Em declarações esta segunda-feira à Lusa, o ex-Presidente timorense José Ramos-Horta mostrou-se confiante que uma nova coligação governativa possa ser encontrada nos próximos dias, na sequência de “contactos intensos” com o Congresso Nacional da Reconstrução Timorense (CNRT), partido de Xanana Gusmão.

Os contactos têm sido intensos por parte dos partidos, mas em particular com o CNRT, com os potenciais parceiros de uma coligação”, disse à Lusa José Ramos-Horta, que tem dialogado com os principais líderes do país.
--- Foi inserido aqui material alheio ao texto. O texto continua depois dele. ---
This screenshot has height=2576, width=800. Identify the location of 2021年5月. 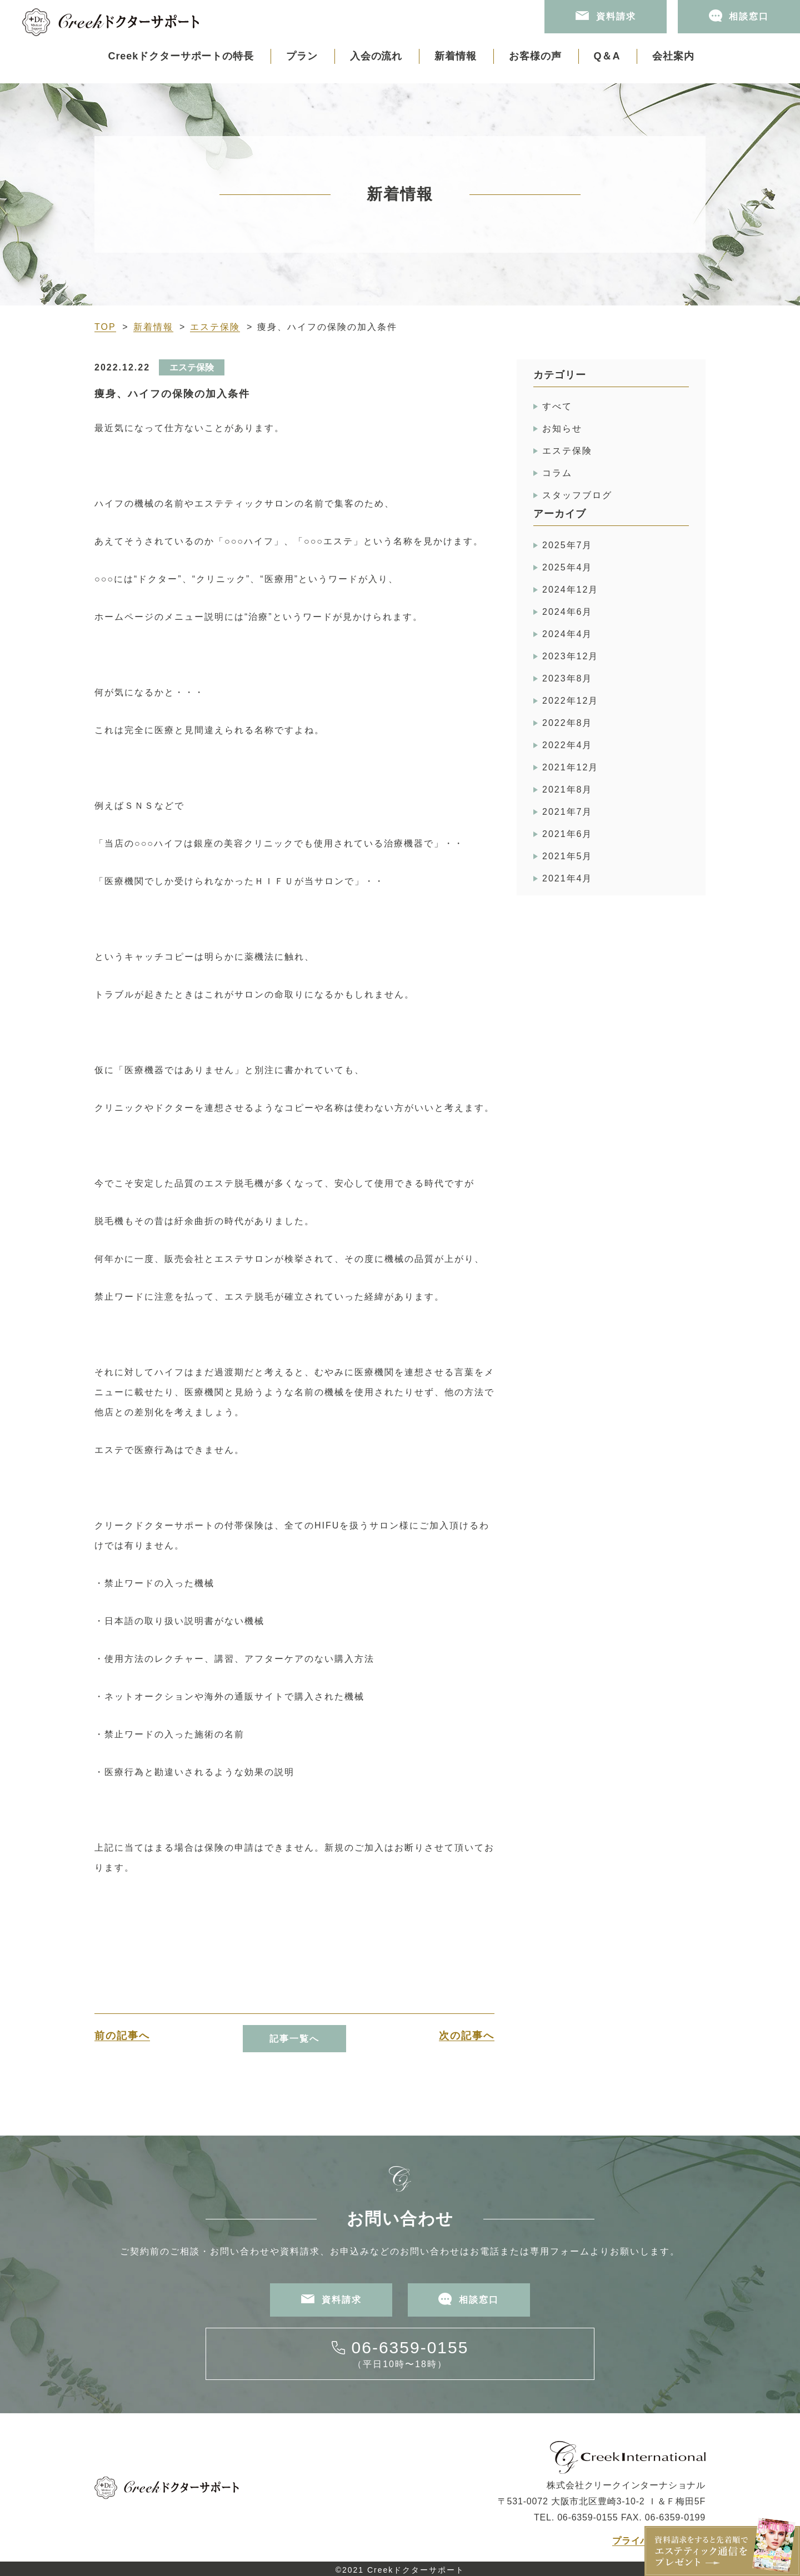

Ramos-Horta afirmou que em cima da mesa está uma coligação liderada pelo CNRT com as restantes forças parlamentares mais pequenas e que excluiria o Partido Libertação Popular (PLP), do atual primeiro-ministro, Taur Matan Ruak, e a Fretilin, na oposição. O ex-chefe de Estado acrescentou que nos contactos preliminares alguns dirigentes políticos, especialmente de forças mais pequenas, “insistem que além de uma possível coligação liderada pelo CNRT devia-se também fazer um esforço para contactar o PLP e a Fretilin”. O cenário possível é que essas forças políticas “queiram designar algum elemento ou elementos a participarem no Governo, resultando num possível Governo de grande inclusão”, explicou.

Questionado pela Lusa sobre um eventual apoio de incidência parlamentar a essa nova maioria, Mari Alkatiri disse que foi ele próprio quem introduziu essa modalidade em Timor-Leste, mas que, a ocorrer, não será “um cheque em branco” como ocorreu no passado.

A incidência parlamentar neste país fui eu que introduzi, mas incidência parlamentar como cheque em branco, que foi usada em 2013, 2014 e 2015, isso não vai acontecer”, afirmou.

O líder da Fretilin mostrou-se igualmente pouco favorável à possibilidade de o partido “emprestar” militantes para um novo governo. “Isto não é clube de futebol que pode emprestar jogadores de que não precisa. A Fretilin precisa dos membros todos”, afirmou.

Alkatiri escusou-se ainda a comentar a questão do diferendo entre o Presidente da República, Francisco Guterres Lu-Olo e o CNRT sobre a não nomeação de vários membros indigitados do atual governo.

Não vou pronunciar-me sobre isso. Fiz declarações no passado e não vou repetir a minha posição. Agora isso depende do Xanana e do Presidente da República”, afirmou.

Caso a coligação em debate entre várias forças políticas não avance, Alkatiri diz que a Fretilin está preparada para eleições, mesmo que considere que essa não é a melhor opção. “Se há um partido preparado em qualquer momento para eleições é a Fretilin. Não queremos por questão de princípio. Não podemos passar a vida em eleições antecipadas”, disse. “O país está a ter cada vez mais um nascimento precoce”, considerou.